═══ Records provided ═══

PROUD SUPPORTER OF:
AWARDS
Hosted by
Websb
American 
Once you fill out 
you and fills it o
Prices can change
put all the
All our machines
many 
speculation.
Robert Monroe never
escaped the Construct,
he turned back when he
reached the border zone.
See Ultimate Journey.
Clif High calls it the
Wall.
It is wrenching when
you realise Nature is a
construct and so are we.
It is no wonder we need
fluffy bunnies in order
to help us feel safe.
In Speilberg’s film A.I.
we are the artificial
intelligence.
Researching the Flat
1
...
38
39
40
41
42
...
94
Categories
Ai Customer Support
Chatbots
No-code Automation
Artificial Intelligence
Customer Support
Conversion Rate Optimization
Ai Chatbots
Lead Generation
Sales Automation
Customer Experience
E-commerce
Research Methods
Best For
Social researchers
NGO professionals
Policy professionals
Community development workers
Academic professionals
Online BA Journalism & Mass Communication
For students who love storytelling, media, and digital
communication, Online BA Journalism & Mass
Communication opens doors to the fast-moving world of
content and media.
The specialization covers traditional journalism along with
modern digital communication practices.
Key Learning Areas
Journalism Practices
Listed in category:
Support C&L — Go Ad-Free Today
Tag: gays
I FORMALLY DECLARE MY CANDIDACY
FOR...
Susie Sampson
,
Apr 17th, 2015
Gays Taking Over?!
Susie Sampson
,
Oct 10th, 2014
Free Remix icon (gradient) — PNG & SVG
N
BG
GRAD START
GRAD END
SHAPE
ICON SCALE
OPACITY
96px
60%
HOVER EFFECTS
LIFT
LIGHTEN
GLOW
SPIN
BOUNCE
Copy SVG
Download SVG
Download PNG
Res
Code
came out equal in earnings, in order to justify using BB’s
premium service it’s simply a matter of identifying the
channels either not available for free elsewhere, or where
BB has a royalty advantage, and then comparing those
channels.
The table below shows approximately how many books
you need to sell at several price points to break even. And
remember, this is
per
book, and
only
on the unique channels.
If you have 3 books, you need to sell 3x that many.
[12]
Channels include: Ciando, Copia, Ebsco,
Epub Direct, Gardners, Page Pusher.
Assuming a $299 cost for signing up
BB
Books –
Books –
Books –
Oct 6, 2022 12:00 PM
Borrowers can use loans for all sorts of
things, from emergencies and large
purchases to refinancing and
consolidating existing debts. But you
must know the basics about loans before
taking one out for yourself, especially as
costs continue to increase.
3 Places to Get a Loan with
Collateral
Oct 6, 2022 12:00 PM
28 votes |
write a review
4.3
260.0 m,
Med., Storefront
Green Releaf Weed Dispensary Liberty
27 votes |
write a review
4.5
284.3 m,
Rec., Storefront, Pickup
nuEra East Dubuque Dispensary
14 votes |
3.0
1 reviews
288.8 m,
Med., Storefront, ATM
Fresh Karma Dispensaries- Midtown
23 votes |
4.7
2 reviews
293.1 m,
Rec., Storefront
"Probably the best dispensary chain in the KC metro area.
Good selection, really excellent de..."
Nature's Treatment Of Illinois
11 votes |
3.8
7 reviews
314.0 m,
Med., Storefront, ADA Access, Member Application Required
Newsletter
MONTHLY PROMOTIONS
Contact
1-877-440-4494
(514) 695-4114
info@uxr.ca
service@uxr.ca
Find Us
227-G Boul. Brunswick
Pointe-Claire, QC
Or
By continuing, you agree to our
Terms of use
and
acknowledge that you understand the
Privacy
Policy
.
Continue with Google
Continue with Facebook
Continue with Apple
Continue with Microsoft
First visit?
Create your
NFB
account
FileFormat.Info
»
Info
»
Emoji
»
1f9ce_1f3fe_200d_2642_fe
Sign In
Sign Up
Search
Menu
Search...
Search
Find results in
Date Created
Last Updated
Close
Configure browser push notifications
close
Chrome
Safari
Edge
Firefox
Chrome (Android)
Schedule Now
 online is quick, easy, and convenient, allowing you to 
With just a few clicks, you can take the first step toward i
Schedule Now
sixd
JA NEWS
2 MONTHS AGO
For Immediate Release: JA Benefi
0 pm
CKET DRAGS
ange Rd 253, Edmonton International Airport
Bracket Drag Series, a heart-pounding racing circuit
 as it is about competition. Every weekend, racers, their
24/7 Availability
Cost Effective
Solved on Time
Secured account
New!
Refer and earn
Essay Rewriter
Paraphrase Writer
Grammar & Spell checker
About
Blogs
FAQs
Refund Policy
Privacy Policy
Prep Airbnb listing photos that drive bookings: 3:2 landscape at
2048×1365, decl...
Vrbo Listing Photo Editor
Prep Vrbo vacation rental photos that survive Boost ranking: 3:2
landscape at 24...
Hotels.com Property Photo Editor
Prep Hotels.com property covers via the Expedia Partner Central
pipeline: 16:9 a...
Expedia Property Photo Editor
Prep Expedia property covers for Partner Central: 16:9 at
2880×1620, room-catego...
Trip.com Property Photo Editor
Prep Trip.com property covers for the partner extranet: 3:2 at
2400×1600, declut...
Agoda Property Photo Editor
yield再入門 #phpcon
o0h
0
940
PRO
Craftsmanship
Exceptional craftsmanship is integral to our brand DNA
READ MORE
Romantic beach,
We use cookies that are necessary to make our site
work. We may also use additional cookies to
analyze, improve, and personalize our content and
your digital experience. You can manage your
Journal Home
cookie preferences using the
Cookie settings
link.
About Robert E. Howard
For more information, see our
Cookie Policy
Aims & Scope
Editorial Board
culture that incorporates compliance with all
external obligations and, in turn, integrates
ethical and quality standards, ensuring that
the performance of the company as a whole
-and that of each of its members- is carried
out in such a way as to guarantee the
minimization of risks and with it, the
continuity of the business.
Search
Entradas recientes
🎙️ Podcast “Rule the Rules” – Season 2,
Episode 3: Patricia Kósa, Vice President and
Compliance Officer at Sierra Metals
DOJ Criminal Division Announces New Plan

═══

• Exercise brief: The answer should be one number, the count of lines in the data that include the string "landscape".

• Task output: 2